June 15, 2011 – Rapidly changing technologies are making government-media relations much more complex, a panel of government communications specialists told a meeting of the 2011 Rappaport Fellows in Law and Public Policy on June 15.
“The ubiquity of media is growing exponentially every day,” said Susan Elsbree, Director of Communications for the Boston Redevelopment Authority. With the advent of social media, “Everyone is a reporter.” It’s a world in which government agencies can face a wider array of demands for information, and in which stories can break almost anywhere — as easily on a blog like UniversalHub as in a mainstream media outlet.
Public expectations about openness of government agencies have also ratcheted substantially. Because of the shift in demand, Elsbree told the fellows, “We need to put more information out in the public domain than we did ten years ago.”
It’s not just the demand for information that has increased: the pace of the news cycle has also accelerated. Where communications staff may once have been able to leave the office and start again the next morning, said Corey Welford, Chief of Staff to Attorney General Martha Coakley, “You can’t do that anymore. It’s become a twenty-four hour business.”
Add to this a significant decline in the depth of news coverage.
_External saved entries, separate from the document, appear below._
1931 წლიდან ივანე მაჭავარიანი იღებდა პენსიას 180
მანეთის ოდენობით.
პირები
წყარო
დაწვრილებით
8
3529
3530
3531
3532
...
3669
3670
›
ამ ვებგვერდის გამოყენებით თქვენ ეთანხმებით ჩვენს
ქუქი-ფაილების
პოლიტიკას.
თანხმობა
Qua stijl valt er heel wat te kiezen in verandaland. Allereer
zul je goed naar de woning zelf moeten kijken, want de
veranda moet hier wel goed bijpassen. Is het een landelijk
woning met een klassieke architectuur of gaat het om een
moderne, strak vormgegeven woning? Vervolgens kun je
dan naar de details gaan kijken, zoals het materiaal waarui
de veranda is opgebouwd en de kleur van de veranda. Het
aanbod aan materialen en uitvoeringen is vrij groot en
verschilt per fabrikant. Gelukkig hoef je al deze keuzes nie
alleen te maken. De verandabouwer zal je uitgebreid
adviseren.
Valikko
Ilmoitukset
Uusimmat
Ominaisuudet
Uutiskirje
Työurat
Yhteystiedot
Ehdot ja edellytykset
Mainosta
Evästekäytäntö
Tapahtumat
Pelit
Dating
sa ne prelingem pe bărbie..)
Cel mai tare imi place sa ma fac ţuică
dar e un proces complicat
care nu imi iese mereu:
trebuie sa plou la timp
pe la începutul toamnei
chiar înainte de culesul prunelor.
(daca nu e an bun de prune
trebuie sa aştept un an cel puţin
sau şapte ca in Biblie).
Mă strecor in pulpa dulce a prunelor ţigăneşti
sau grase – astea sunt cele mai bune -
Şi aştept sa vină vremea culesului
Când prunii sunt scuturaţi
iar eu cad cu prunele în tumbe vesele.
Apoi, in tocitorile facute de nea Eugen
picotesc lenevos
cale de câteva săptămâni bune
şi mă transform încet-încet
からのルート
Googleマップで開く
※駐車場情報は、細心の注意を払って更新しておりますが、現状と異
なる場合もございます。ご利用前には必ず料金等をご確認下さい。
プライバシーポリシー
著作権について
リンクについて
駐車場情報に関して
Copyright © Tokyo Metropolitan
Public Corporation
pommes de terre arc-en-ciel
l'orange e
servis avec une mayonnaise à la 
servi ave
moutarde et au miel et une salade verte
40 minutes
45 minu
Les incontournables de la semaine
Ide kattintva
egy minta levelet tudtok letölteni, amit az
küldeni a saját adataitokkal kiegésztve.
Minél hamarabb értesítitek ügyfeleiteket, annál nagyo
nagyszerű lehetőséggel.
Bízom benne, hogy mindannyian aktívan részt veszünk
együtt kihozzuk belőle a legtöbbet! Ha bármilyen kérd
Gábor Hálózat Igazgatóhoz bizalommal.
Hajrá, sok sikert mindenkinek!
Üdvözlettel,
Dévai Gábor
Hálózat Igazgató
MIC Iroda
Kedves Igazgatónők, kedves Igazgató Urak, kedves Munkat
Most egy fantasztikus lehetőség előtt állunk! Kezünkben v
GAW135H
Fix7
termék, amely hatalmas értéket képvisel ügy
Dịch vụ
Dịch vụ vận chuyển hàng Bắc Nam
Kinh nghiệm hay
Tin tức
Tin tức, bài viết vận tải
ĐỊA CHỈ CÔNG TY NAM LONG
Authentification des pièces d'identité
Major newspapers and broadcasters have been forced to make deep cuts in their news-gathering staff. “The media landscape is wider, but also shallower,” said Brendan Ryan, Communications Director for Governor Deval Patrick. “There are fewer reporters that are really knowledgeable in a particular subject area.”
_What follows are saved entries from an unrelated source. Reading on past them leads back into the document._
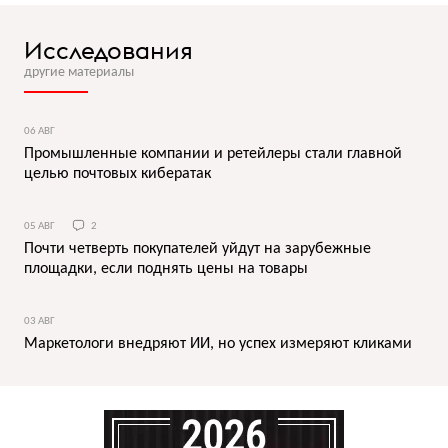
Исследования
другие материалы
06 АВГ
Промышленные компании и ретейлеры стали главной
целью почтовых кибератак
05 АВГ
2
Почти четверть покупателей уйдут на зарубежные
площадки, если поднять цены на товары
03 АВГ
Маркетологи внедряют ИИ, но успех измеряют кликами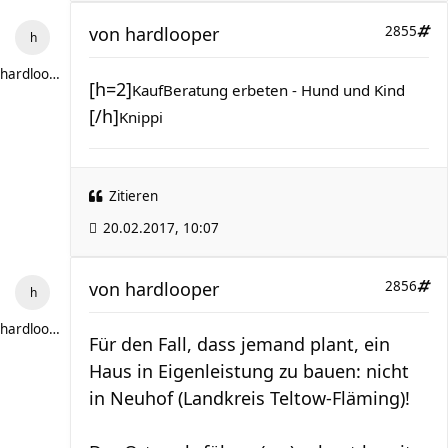
von
hardlooper
2855
hardlooper
[h=2]
KaufBeratung erbeten - Hund und Kind
[/h]
Knippi
Zitieren
20.02.2017, 10:07
von
hardlooper
2856
hardlooper
Für den Fall, dass jemand plant, ein
Haus in Eigenleistung zu bauen: nicht
in Neuhof (Landkreis Teltow-Fläming)!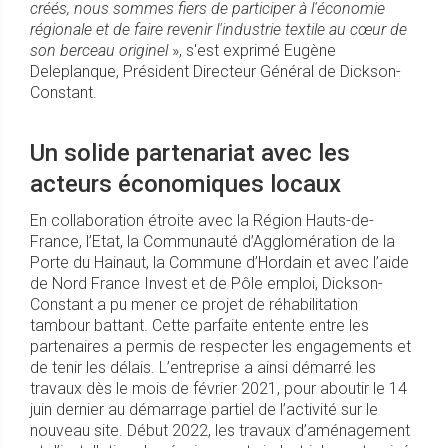
créés, nous sommes fiers de participer à l'économie
régionale et de faire revenir l'industrie textile au cœur de
son berceau originel
», s'est exprimé Eugène
Deleplanque, Président Directeur Général de Dickson-
Constant.
Un solide partenariat avec les
acteurs économiques locaux
En collaboration étroite avec la Région Hauts-de-
France, l’Etat, la Communauté d’Agglomération de la
Porte du Hainaut, la Commune d’Hordain et avec l’aide
de Nord France Invest et de Pôle emploi, Dickson-
Constant a pu mener ce projet de réhabilitation
tambour battant. Cette parfaite entente entre les
partenaires a permis de respecter les engagements et
de tenir les délais. L’entreprise a ainsi démarré les
travaux dès le mois de février 2021, pour aboutir le 14
juin dernier au démarrage partiel de l’activité sur le
nouveau site. Début 2022, les travaux d’aménagement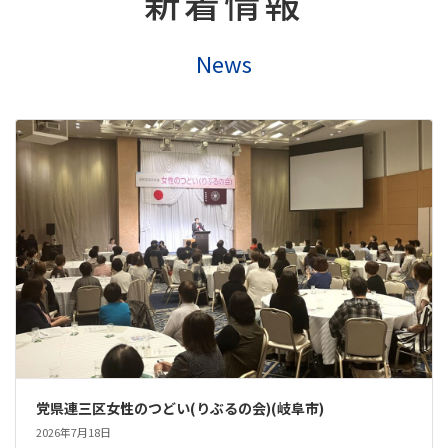
新着情報
News
党県連三区女性のつどい(りぶるの会)(岐阜市)
2026年7月18日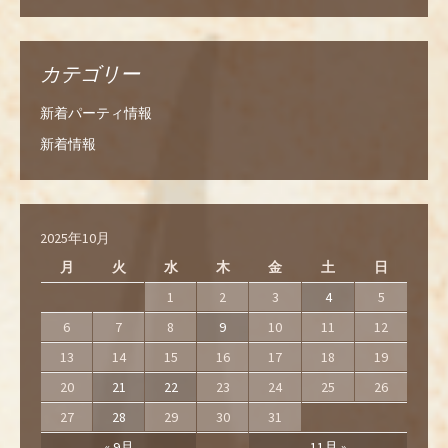
カテゴリー
新着パーティ情報
新着情報
2025年10月
月
火
水
木
金
土
日
1
2
3
4
5
6
7
8
9
10
11
12
13
14
15
16
17
18
19
20
21
22
23
24
25
26
27
28
29
30
31
« 9月
11月 »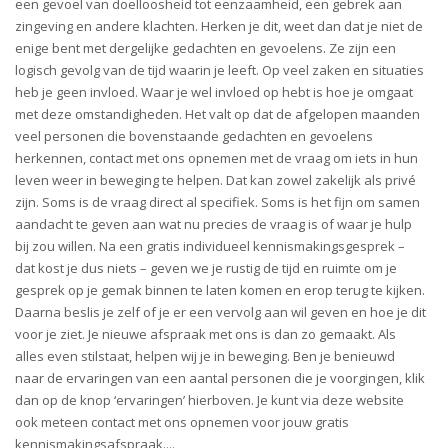
een gevoel van doelloosheid tot eenzaamheid, een gebrek aan
zingeving en andere klachten. Herken je dit, weet dan dat je niet de
enige bent met dergelijke gedachten en gevoelens. Ze zijn een
logisch gevolg van de tijd waarin je leeft. Op veel zaken en situaties
heb je geen invloed. Waar je wel invloed op hebt is hoe je omgaat
met deze omstandigheden. Het valt op dat de afgelopen maanden
veel personen die bovenstaande gedachten en gevoelens
herkennen, contact met ons opnemen met de vraag om iets in hun
leven weer in beweging te helpen. Dat kan zowel zakelijk als privé
zijn. Soms is de vraag direct al specifiek. Soms is het fijn om samen
aandacht te geven aan wat nu precies de vraag is of waar je hulp
bij zou willen. Na een gratis individueel kennismakingsgesprek –
dat kost je dus niets – geven we je rustig de tijd en ruimte om je
gesprek op je gemak binnen te laten komen en erop terug te kijken.
Daarna beslis je zelf of je er een vervolg aan wil geven en hoe je dit
voor je ziet. Je nieuwe afspraak met ons is dan zo gemaakt. Als
alles even stilstaat, helpen wij je in beweging. Ben je benieuwd
naar de ervaringen van een aantal personen die je voorgingen, klik
dan op de knop ‘ervaringen’ hierboven. Je kunt via deze website
ook meteen contact met ons opnemen voor jouw gratis
kennismakingsafspraak....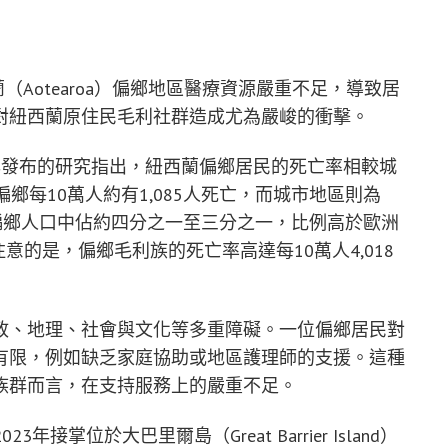
紐西蘭（Aotearoa）偏鄉地區醫療資源嚴重不足，導致居
對紐西蘭原住民毛利社群造成尤為嚴峻的衝擊。
）於2023年發布的研究指出，紐西蘭偏鄉居民的死亡率相較城
鄉每10萬人約有1,085人死亡，而城市地區則為
偏鄉人口中佔約四分之一至三分之一，比例高於歐洲
得注意的是，偏鄉毛利族的死亡率高達每10萬人4,018
政、地理、社會與文化等多重障礙。一位偏鄉居民對
有限，例如缺乏家庭協助或地區護理師的支援。這種
族群而言，在支持服務上的嚴重不足。
3年接掌位於大巴里爾島（Great Barrier Island）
The result is an noiser environment in which public agencies can have difficulty in getting their message across to the public. But it is possible “to break through the clutter,” the panelists agreed. Close monitoring of social media, and a quick response to emerging stories, is critical. Agencies also have to spend more time explaining policy to media representatives who may not have the background of old-style beat reporters.
But it’s also important to have a clear sense of longer-term communication goals. “It’s easy to get caught up in the day-to-day response,” said Ryan. “You have to force yourself to take a longer term view.” Welford agreed: “Keep your eye on the ball, and try to emphasize the positive things that your office is doing.”
Communications specialists should also cultivate a reputation for candor and reliability. It isn’t necessary to have an immediate answer to every query, said Elsbree. “You get credit for being out there and being willing to take questions, even if you say you have to get back to them.” An agency can also build credibility by being forthright about errors. “We all make mistakes,” Welford added. “You just have to own up to them, and people will respect you for that.”
Despite the challenges — or perhaps because of them – all three panelists agreed that the work of a communications specialist was often exciting. Although much news coverage gives a negative portrayal of the public sector, “most people in government are there for the right reasons,” Elsbree said. Communications staff can also play a critical role in influencing the content of public policy. “There are a lot of great ideas in government,” said Ryan. “But if we can’t explain why it matters, it’s a waste of time. How you talk about a policy is as important as the policy itself.”
“It’s a great job,” agreed Welford. “You get to work with smart people who are doing great things.” The evening session was part of a weekly series that is organized for Rappport Fellows to complement their internships in state and local government offices over the summer months.